# Long Long Wednesday



## Ninn (Oct 28, 2006)

The only thing I got accomplished today was to wash towels and hang them on the line. GRRRR! On less than 3 hours of sleep, I have not been the most fun person to be around today. Baby Marky is so sick, and cannot keep anything down. Taking him to the dr. tomorrow. My arms are so sore from holding him. My shoulders burn. My back is killing me. At least his fever is down and he is finally asleep for more than 10 minutes. Maybe I'll get more done tomorrow.


----------



## lickcreek (Apr 7, 2006)

Ninn, I'm so sorry baby Mark is so sick, and that you are now a bit "under the weather" too. I remember what that was like, and I don't envy you. Plus, your household has been a bit "disrupted" as of late, I'm sure it's stressful to say the least!

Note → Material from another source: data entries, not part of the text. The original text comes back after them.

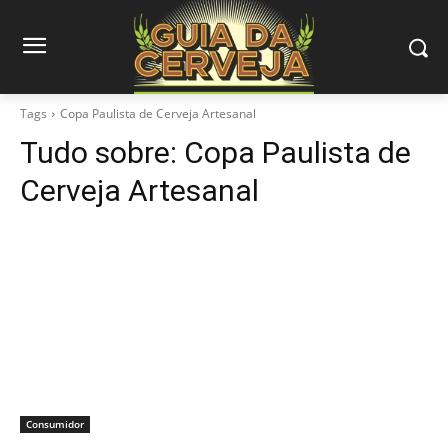
Tags
Copa Paulista de Cerveja Artesanal
Tudo sobre:
Copa Paulista de
Cerveja Artesanal
Consumidor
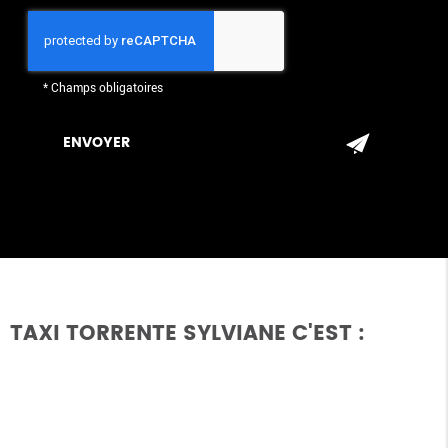
*
Champs obligatoires
TAXI TORRENTE SYLVIANE C'EST :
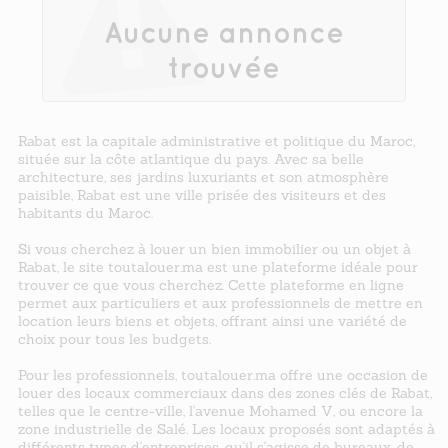
Aucune annonce
trouvée
Rabat est la capitale administrative et politique du Maroc,
située sur la côte atlantique du pays. Avec sa belle
architecture, ses jardins luxuriants et son atmosphère
paisible, Rabat est une ville prisée des visiteurs et des
habitants du Maroc.
Si vous cherchez à louer un bien immobilier ou un objet à
Rabat, le site toutalouer.ma est une plateforme idéale pour
trouver ce que vous cherchez. Cette plateforme en ligne
permet aux particuliers et aux professionnels de mettre en
location leurs biens et objets, offrant ainsi une variété de
choix pour tous les budgets.
Pour les professionnels, toutalouer.ma offre une occasion de
louer des locaux commerciaux dans des zones clés de Rabat,
telles que le centre-ville, l'avenue Mohamed V, ou encore la
zone industrielle de Salé. Les locaux proposés sont adaptés à
différents types d'entreprises, qu'il s'agisse de bureaux, de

Here's hoping the Dr can help get Mark on his way to recovery soon, for everyone's sake! I'm thinking of you. Where's that "hug" smilie? Anyway, sending hugs and good wishes your way.


----------



## cow whisperer (May 3, 2007)

Ninn.... thinking of you today.... hoping you are having a better day! The sun is shining here in PA..... Maybe that will help everyone in your house feel a little better! 

Go stand in the sunshine, even if it's just for a minute!!!


----------